Et ce n’est qu’une des choses qu’on peut dire de ce film, qui est sûrement un des rares méritant vraiment le label de cinéma contemporain. D’abord, l’usage de la nouvelle technologie numérique, qui pour une fois ne soumet pas l’histoire à ses gadgets et lubies mais la complète et se rend même indispensable. Personne ne pourra plus dire que le „vrai“ cinéma serait celui qui sait se passer des effets numériques. Car dans Stay ils sont bien plus qu’une illustration: ils font du sens. Ils donnent même du sens aux images, en les filtrant, en leur ôtant leurs prétentions au réalisme. Quand les bretelles du pont de Brooklyn s’enveloppent d’une matière gélatineuse, qui fait penser à des méduses, on est loin des poissons qui traversent le ciel nocturne d’un Arizona Dream de Kusturica. Ce ne sont pas des effets poétiques, mais des traductions littérales de ce qui se passe au moment même. Difficile à imaginer? Il faut avoir vu pour comprendre.

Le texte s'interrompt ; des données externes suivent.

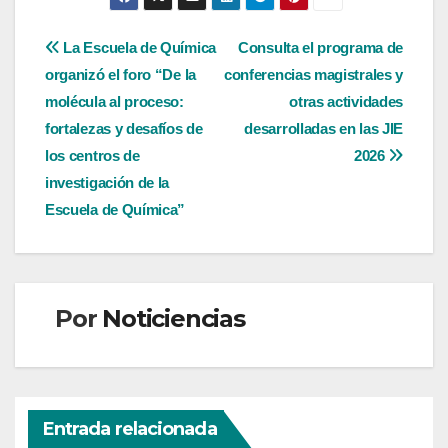
Navegación
La Escuela de Química
Consulta el programa de
organizó el foro “De la
conferencias magistrales y
de
molécula al proceso:
otras actividades
entradas
fortalezas y desafíos de
desarrolladas en las JIE
los centros de
2026
investigación de la
Escuela de Química”
Por
Noticiencias
Entrada relacionada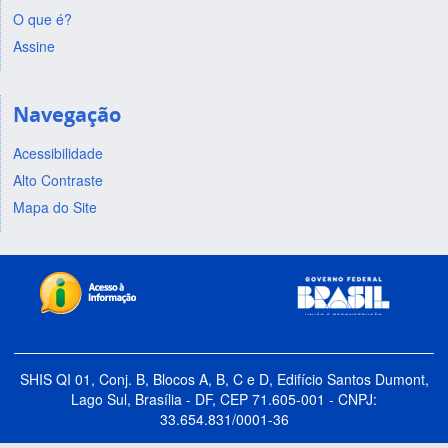
O que é?
Assine
Navegação
Acessibilidade
Alto Contraste
Mapa do Site
SHIS QI 01, Conj. B, Blocos A, B, C e D, Edifício Santos Dumont,
Lago Sul, Brasília - DF, CEP 71.605-001 - CNPJ:
33.654.831/0001-36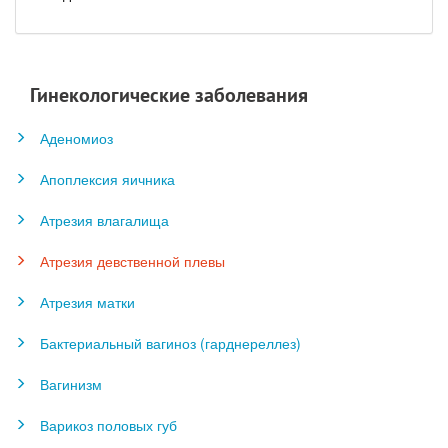
Гинекологические заболевания
Аденомиоз
Апоплексия яичника
Атрезия влагалища
Атрезия девственной плевы
Атрезия матки
Бактериальный вагиноз (гарднереллез)
Вагинизм
Варикоз половых губ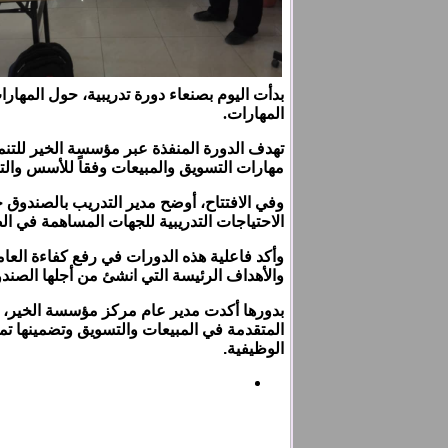
بدأت اليوم بصنعاء دورة تدريبية، حول المهار
المهارات.
مهارات التسويق والمبيعات وفقاً للأسس والت
وفي الافتتاح، أوضح مدير التدريب بالصندوق 
الاحتياجات التدريبية للجهات المساهمة في ا
وأكد فاعلية هذه الدورات في رفع كفاءة العا
والأهداف الرئيسة التي انشئ من أجلها الصند
بدورها أكدت مدير عام مركز مؤسسة الخير، س
المتقدمة في المبيعات والتسويق وتضمينها تم
الوظيفية.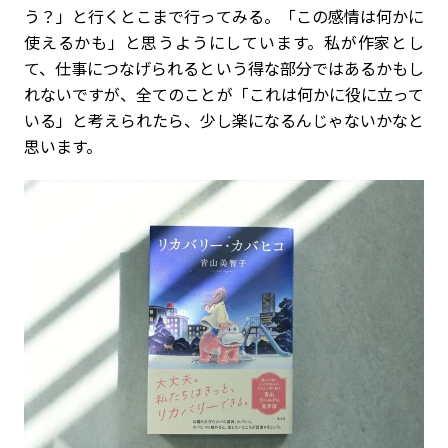
う？」と行くとこまで行ってみる。「この感情は何かに
使えるかも」と思うようにしています。私が作家とし
て、仕事につなげられるという得な部分ではあるかもし
れないですが、全てのことが「これは何かに役に立って
いる」と考えられたら、少し楽になるんじゃないかなと
思います。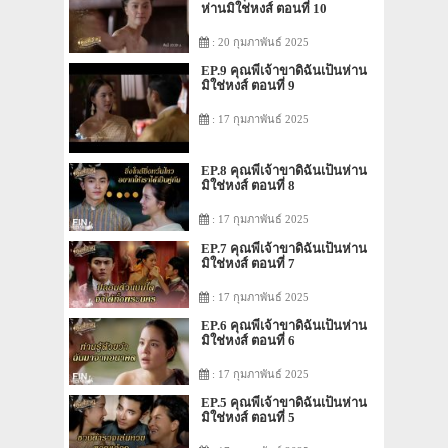
ห่านมิใช่หงส์ ตอนที่ 10
: 20 กุมภาพันธ์ 2025
EP.9 คุณพี่เจ้าขาดิฉันเป็นห่าน
มิใช่หงส์ ตอนที่ 9
: 17 กุมภาพันธ์ 2025
EP.8 คุณพี่เจ้าขาดิฉันเป็นห่าน
มิใช่หงส์ ตอนที่ 8
: 17 กุมภาพันธ์ 2025
EP.7 คุณพี่เจ้าขาดิฉันเป็นห่าน
มิใช่หงส์ ตอนที่ 7
: 17 กุมภาพันธ์ 2025
EP.6 คุณพี่เจ้าขาดิฉันเป็นห่าน
มิใช่หงส์ ตอนที่ 6
: 17 กุมภาพันธ์ 2025
EP.5 คุณพี่เจ้าขาดิฉันเป็นห่าน
มิใช่หงส์ ตอนที่ 5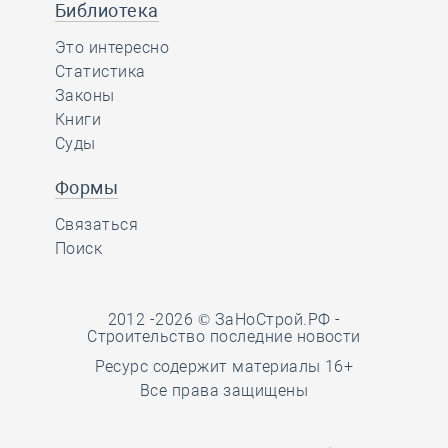
Библиотека
Это интересно
Статистика
Законы
Книги
Суды
Формы
Связаться
Поиск
2012 -2026 © ЗаНоСтрой.РФ -
Строительство последние новости
Ресурс содержит материалы 16+
Все права защищены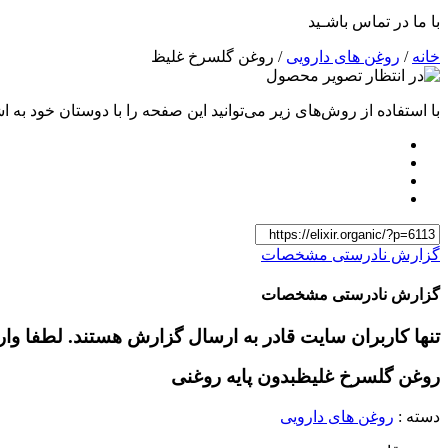
با ما در تماس باشـید
خانه
/
روغن های دارویی
/ روغن گلسرخ غلیظ
با استفاده از روش‌های زیر می‌توانید این صفحه را با دوستان خود به اش
گزارش نادرستی مشخصات
گزارش نادرستی مشخصات
تنها کاربران سایت قادر به ارسال گزارش هستند. لطفا وا
روغن گلسرخ غلیظ
بدون پایه روغنی
دسته :
روغن های دارویی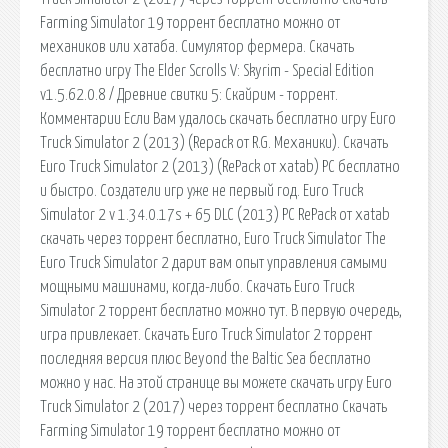
Farming Simulator 19 торрент бесплатно можно от
механиков или хатаба. Симулятор фермера. Скачать
бесплатно игру The Elder Scrolls V: Skyrim - Special Edition
v1.5.62.0.8 / Древние свитки 5: Скайрим - торрент.
Комментарии Если Вам удалось скачать бесплатно игру Euro
Truck Simulator 2 (2013) (Repack от R.G. Механики). Скачать
Euro Truck Simulator 2 (2013) (RePack от xatab) PC бесплатно
и быстро. Создатели игр уже не первый год. Euro Truck
Simulator 2 v 1.34.0.17s + 65 DLC (2013) PC RePack от xatab
скачать через торрент бесплатно, Euro Truck Simulator The
Euro Truck Simulator 2 дарит вам опыт управления самыми
мощными машинами, когда-либо. Скачать Euro Truck
Simulator 2 торрент бесплатно можно тут. В первую очередь,
игра привлекает. Скачать Euro Truck Simulator 2 торрент
последняя версия плюс Beyond the Baltic Sea бесплатно
можно у нас. На этой странице вы можете скачать игру Euro
Truck Simulator 2 (2017) через торрент бесплатно Скачать
Farming Simulator 19 торрент бесплатно можно от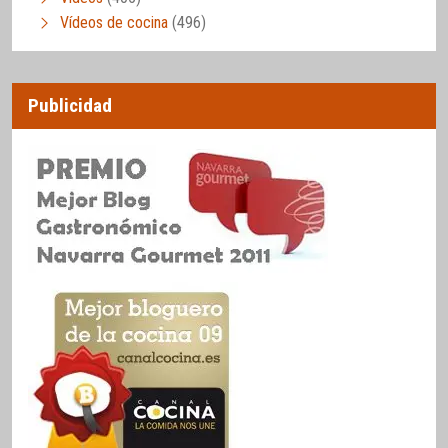
Vídeos de cocina
(496)
Publicidad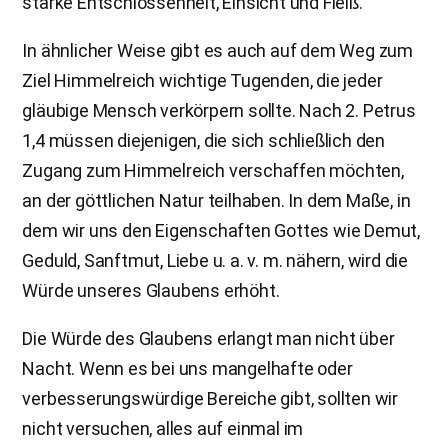
starke Entschlossenheit, Einsicht und Fleiß.
In ähnlicher Weise gibt es auch auf dem Weg zum
Ziel Himmelreich wichtige Tugenden, die jeder
gläubige Mensch verkörpern sollte. Nach 2. Petrus
1,4 müssen diejenigen, die sich schließlich den
Zugang zum Himmelreich verschaffen möchten,
an der göttlichen Natur teilhaben. In dem Maße, in
dem wir uns den Eigenschaften Gottes wie Demut,
Geduld, Sanftmut, Liebe u. a. v. m. nähern, wird die
Würde unseres Glaubens erhöht.
Die Würde des Glaubens erlangt man nicht über
Nacht. Wenn es bei uns mangelhafte oder
verbesserungswürdige Bereiche gibt, sollten wir
nicht versuchen, alles auf einmal im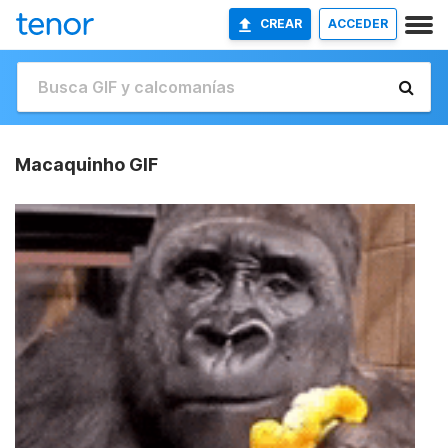
CREAR
ACCEDER
Macaquinho GIF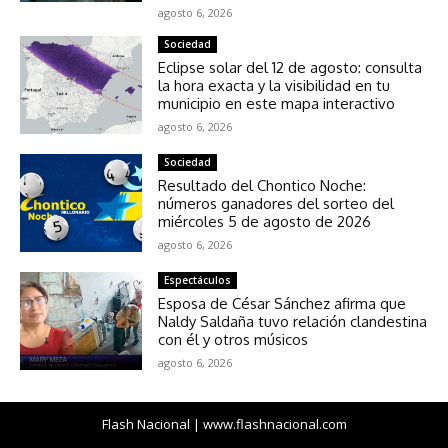
agosto 6, 2026
Sociedad
Eclipse solar del 12 de agosto: consulta
la hora exacta y la visibilidad en tu
municipio en este mapa interactivo
agosto 6, 2026
Sociedad
Resultado del Chontico Noche:
números ganadores del sorteo del
miércoles 5 de agosto de 2026
agosto 6, 2026
Espectáculos
Esposa de César Sánchez afirma que
Naldy Saldaña tuvo relación clandestina
con él y otros músicos
agosto 6, 2026
Flash Nacional | www.flashnacional.com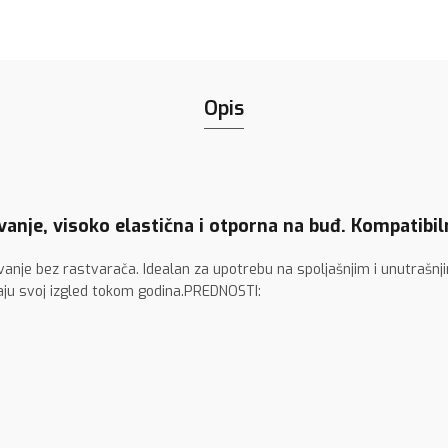
Opis
ivanje, visoko elastična i otporna na buđ. Kompatib
vanje bez rastvarača. Idealan za upotrebu na spoljašnjim i unutrašn
aju svoj izgled tokom godina.PREDNOSTI: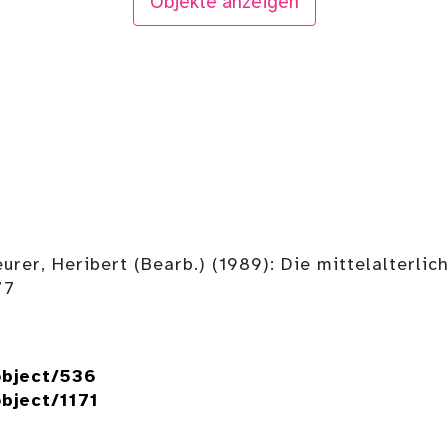
Objekte anzeigen
r, Heribert (Bearb.) (1989): Die mittelalterliche
77
object/536
bject/1171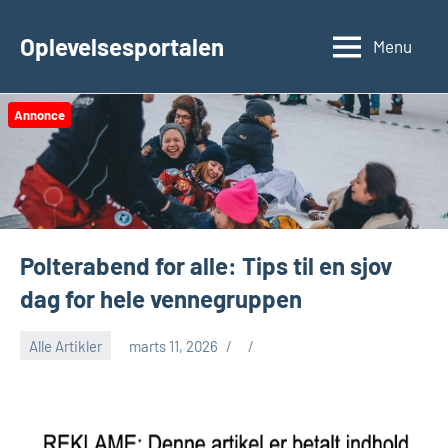
Videre
til
Oplevelsesportalen
Menu
indhold
Annonce
Polterabend for alle: Tips til en sjov
dag for hele vennegruppen
Alle Artikler
marts 11, 2026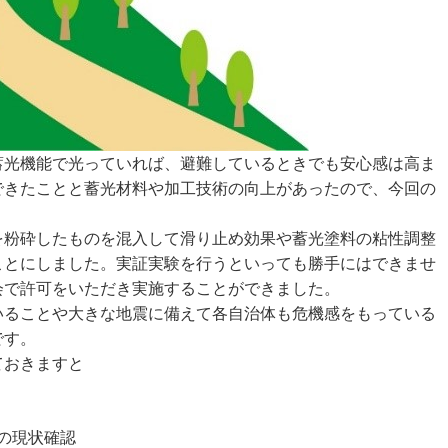
蓄光機能で光っていれば、避難しているときでも安心感は高ま
できたことと蓄光材料や加工技術の向上があったので、今回の
を粉砕したものを混入して滑り止め効果や蓄光塗料の粘性調整
ことにしました。実証実験を行うといっても勝手にはできませ
会で許可をいただき実施することができました。
いることや大きな地震に備えて各自治体も危機感をもっている
です。
ておきますと
前の現状確認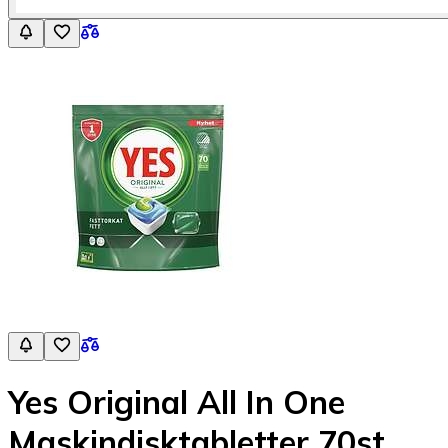
Yes Original All In One
Maskindisktabletter 70st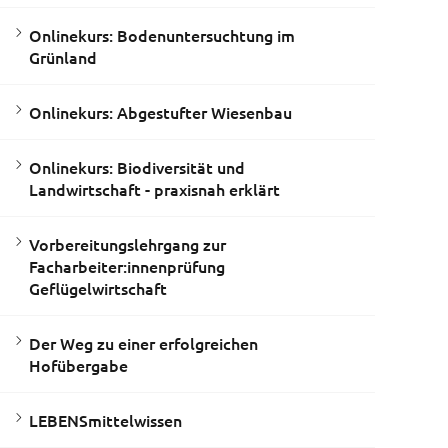
Onlinekurs: Bodenuntersuchtung im
Grünland
Onlinekurs: Abgestufter Wiesenbau
Onlinekurs: Biodiversität und
Landwirtschaft - praxisnah erklärt
Vorbereitungslehrgang zur
Facharbeiter:innenprüfung
Geflügelwirtschaft
Der Weg zu einer erfolgreichen
Hofübergabe
LEBENSmittelwissen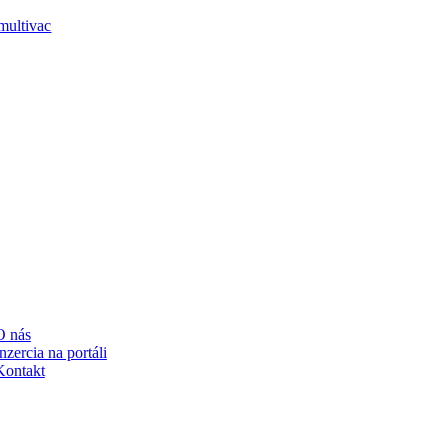
RTÁLI
O nás
nzercia na portáli
Kontakt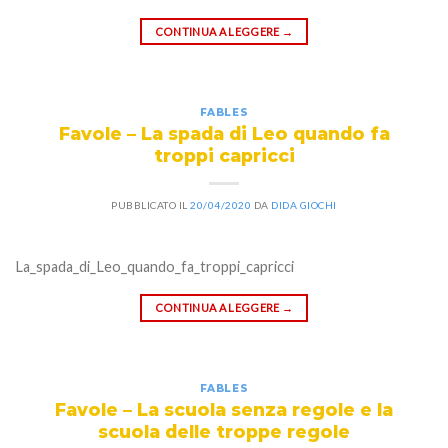
CONTINUA A LEGGERE
→
FABLES
Favole – La spada di Leo quando fa
troppi capricci
PUBBLICATO IL
20/04/2020
DA
DIDA GIOCHI
La_spada_di_Leo_quando_fa_troppi_capricci
CONTINUA A LEGGERE
→
FABLES
Favole – La scuola senza regole e la
scuola delle troppe regole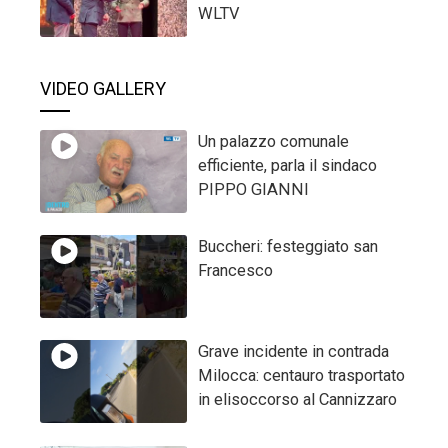
WLTV
VIDEO GALLERY
Un palazzo comunale
efficiente, parla il sindaco
PIPPO GIANNI
Buccheri: festeggiato san
Francesco
Grave incidente in contrada
Milocca: centauro trasportato
in elisoccorso al Cannizzaro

Et puis l’histoire du film, qui n’en est pas une, pas deux mais une explosion-implosion à la fois. Toutefois il ne s’agit pas d’un remake de Magnolia, où le spectateur pouvait avoir parfois du mal à suivre, mais où le fil rouge de la logique lui restait pourtant toujours noué à la main. Disons qu’il s’agit plutôt d’un groupe de poupées russes, dont la dernière aurait commis un attentat suicide. Le tout filmé au moment de l’explosion du groupe entier. Tous les personnages sont multiples, non pas interchangeables mais interdépendants. Ils n’existent pas l’un sans l’autre, même s’ils ne savent souvent pas qui ils sont. On ne peut pas s’astreindre ici de dispenser un peu de philosophie, car c’est aussi cela Stay: un essai rendu réalité cinématographique. Si une histoire classique fonctionne comme un arbre avec ses racines et ses dépendances, Stay représente une racine plate et souterraine où aucun élément est en-dessous de l’autre, mais tous sont interdépendants. En fait comme une racine de champignon, appelée aussi rhizome … et donc un des essais les plus connus des deux enfants terribles de la philosophie post-moderne qu’étaient Gilles Deleuze et Félix Guattari. Le point de commencement étant celui de la mort, de la fin d’un jeune homme blessé dans un accident et dont partent tous les fils qui se dénouent et se rembobinent à tour de rôle.
On peut dès à présent gager que ce film fera l’objet de toute une série d’analyses universitaires et qu’il sera rangé parmi les „grands“, comme Mulholland Drive de David Lynch ou Le Mépris de Jean-Luc Godard. Même s’il ne joue pas sur les mêmes régistres que ces derniers, le film de Marc Forster est une méditation géniale sur l’espace-temps et l’infini des possibilités qu’il renferme.
D’autant plus que le choix des acteurs n’est pas non plus un hasard. Naomi Watts, rendue célèbre pour son rôle dans Mulholland Drive justement, sait mettre en valeur toutes les nuances de sa fragile et insolite beauté. Tandis que le jeune Ryan Gosling brille dans son interprétation de beau ténébreux à double-fond. Quant à Ewan McGregor, il est parfait dans son rôle de psychiatre-détective perdant peu à peu les répères. Dans sa naï vité il devient vite la seule personne de référence du spectateur, sans pourtant pouvoir le guider vers l’issue finale.
En somme, un film à voir et à revoir.